---------- Data extracts
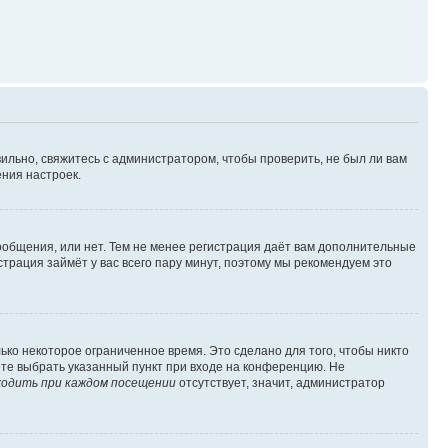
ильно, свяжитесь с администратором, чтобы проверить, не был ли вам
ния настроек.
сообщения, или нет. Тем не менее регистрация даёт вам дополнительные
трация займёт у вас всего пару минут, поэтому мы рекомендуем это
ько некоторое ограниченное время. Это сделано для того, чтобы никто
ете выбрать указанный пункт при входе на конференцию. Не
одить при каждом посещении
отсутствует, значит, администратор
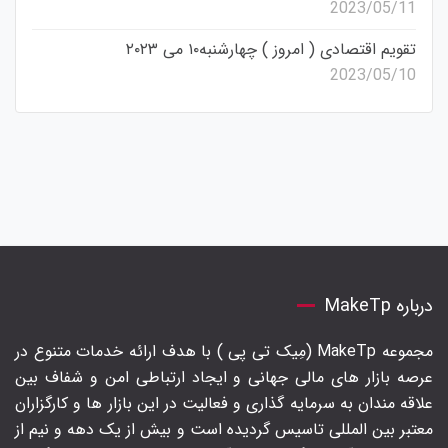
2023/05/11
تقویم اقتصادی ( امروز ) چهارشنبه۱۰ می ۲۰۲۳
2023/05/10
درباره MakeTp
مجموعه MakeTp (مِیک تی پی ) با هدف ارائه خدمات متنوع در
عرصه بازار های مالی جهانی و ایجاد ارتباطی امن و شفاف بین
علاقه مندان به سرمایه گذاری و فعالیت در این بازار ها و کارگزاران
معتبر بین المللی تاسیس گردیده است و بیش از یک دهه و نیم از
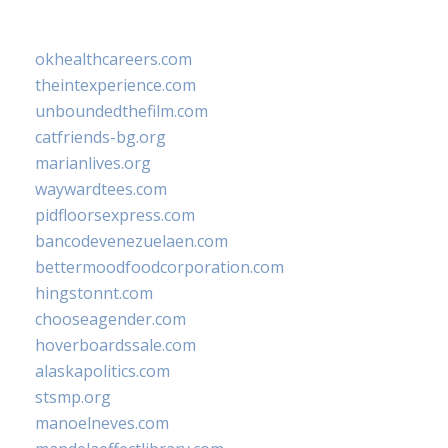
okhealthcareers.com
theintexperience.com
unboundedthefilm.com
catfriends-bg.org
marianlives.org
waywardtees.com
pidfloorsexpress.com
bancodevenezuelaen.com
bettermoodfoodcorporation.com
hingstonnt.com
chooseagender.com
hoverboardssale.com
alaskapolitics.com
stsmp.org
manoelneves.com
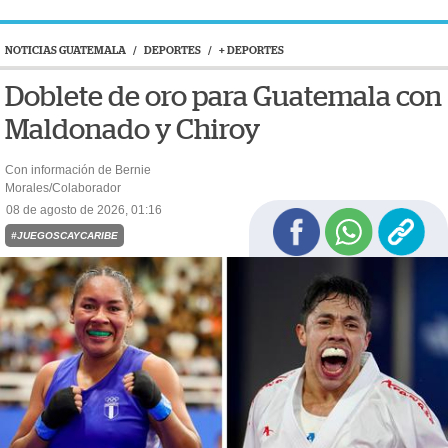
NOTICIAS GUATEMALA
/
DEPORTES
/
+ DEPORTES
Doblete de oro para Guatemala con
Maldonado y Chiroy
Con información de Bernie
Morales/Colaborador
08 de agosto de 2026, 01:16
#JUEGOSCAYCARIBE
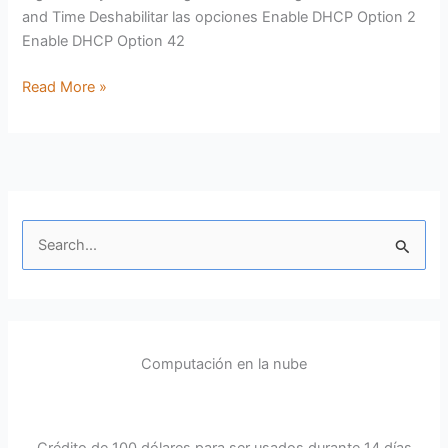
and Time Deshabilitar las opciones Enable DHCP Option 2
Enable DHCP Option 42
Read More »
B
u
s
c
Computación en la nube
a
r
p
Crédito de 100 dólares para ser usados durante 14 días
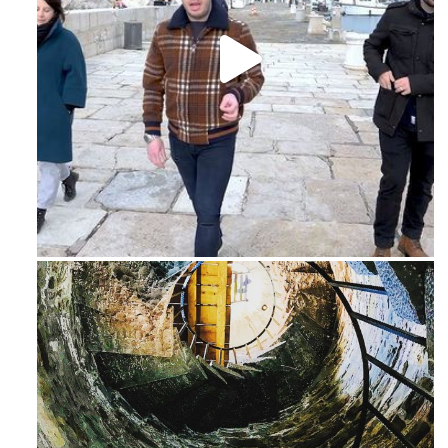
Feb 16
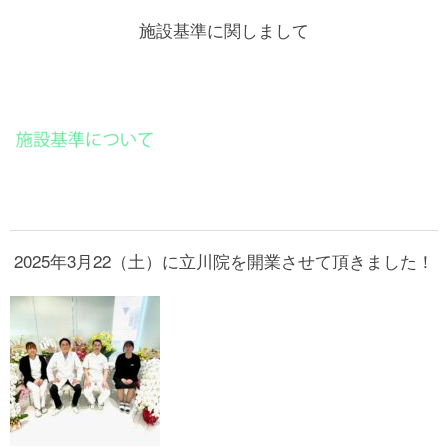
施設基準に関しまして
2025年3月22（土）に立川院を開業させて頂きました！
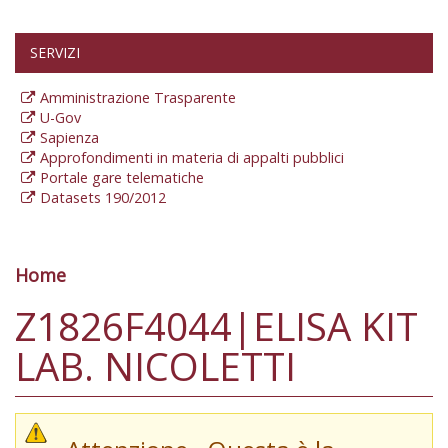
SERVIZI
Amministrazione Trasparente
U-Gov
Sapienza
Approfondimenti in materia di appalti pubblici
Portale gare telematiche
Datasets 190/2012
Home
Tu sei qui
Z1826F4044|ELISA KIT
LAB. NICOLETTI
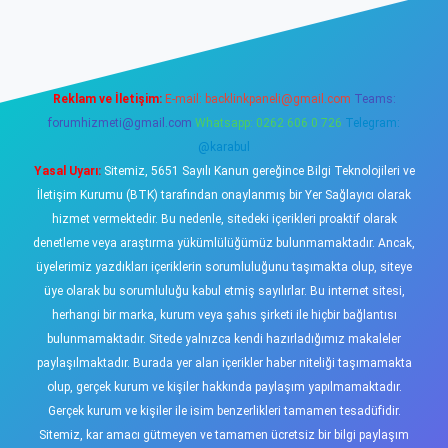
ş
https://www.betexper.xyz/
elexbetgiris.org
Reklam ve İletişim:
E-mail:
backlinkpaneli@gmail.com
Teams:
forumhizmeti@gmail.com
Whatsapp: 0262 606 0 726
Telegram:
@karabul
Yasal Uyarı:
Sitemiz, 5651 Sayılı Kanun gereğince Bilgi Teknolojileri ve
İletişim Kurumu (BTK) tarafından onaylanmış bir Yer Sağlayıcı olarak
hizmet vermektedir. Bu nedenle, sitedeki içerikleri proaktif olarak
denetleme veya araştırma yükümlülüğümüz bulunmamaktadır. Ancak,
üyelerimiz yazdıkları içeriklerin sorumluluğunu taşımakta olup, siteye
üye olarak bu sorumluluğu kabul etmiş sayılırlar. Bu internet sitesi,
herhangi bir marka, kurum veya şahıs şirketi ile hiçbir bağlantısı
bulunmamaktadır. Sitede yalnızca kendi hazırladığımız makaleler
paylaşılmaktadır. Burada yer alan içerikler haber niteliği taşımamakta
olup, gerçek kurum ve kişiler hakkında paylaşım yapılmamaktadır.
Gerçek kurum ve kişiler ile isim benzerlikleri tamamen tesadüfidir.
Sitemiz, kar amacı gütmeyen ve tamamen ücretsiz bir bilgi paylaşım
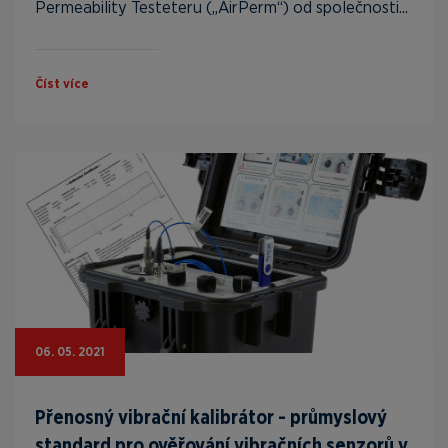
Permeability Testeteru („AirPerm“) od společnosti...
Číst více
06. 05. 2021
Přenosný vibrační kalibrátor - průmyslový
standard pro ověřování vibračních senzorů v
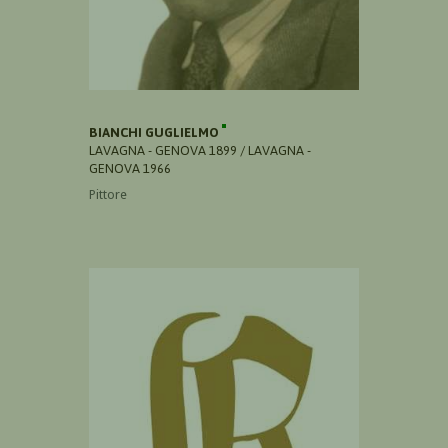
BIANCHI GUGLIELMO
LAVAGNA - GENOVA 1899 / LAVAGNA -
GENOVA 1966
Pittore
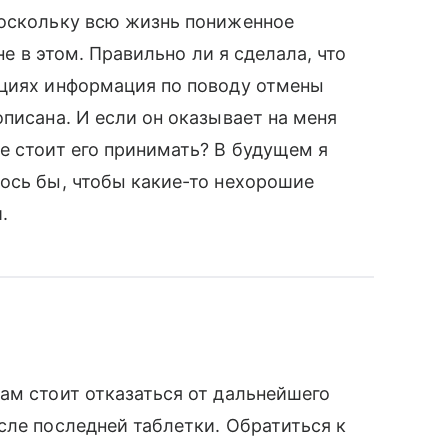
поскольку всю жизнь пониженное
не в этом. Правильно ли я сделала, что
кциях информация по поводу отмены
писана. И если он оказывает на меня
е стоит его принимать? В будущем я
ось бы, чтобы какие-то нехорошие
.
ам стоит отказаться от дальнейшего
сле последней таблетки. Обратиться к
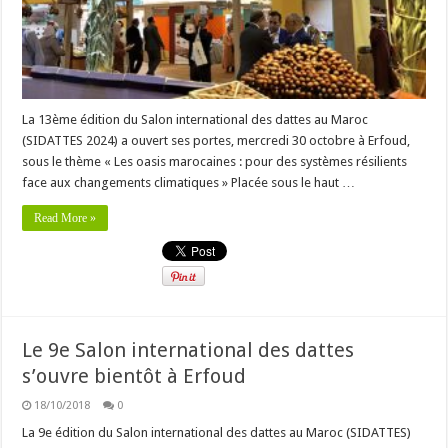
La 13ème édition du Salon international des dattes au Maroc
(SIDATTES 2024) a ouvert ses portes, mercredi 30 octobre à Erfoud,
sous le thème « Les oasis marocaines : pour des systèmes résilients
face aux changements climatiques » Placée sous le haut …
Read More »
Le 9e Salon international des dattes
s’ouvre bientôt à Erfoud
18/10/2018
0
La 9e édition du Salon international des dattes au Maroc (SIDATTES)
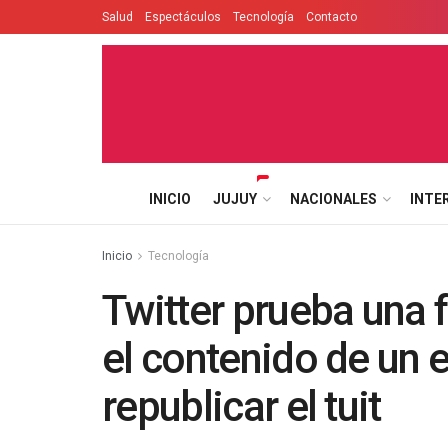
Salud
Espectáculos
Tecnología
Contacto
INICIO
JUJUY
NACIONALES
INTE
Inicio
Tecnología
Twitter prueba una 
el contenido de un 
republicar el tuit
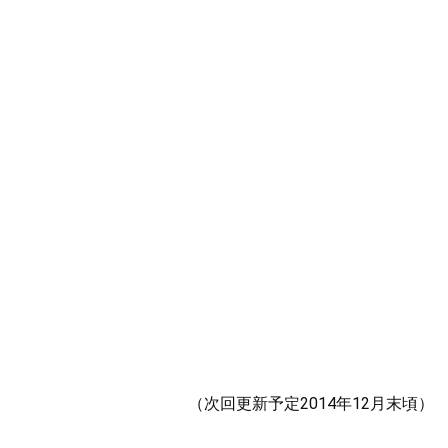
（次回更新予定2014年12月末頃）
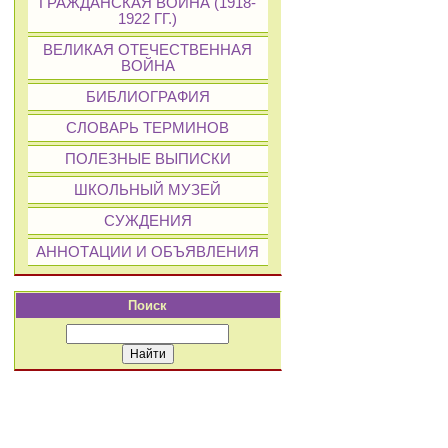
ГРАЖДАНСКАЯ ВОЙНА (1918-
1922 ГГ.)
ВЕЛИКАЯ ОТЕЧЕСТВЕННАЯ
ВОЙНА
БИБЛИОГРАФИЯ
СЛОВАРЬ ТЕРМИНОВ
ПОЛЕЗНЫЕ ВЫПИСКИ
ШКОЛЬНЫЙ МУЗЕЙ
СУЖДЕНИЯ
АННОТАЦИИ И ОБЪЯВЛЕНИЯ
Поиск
--------------------
== Exercise description ==
Whenever a line in the entries holds the word "olarak", copy that line.

== Answer to this task ==
İletişim Kurumu (BTK) tarafından onaylanmış bir Yer Sağlayıcı olarak
hizmet vermektedir. Bu nedenle, sitedeki içerikleri proaktif olarak
üye olarak bu sorumluluğu kabul etmiş sayılırlar. Bu internet sitesi,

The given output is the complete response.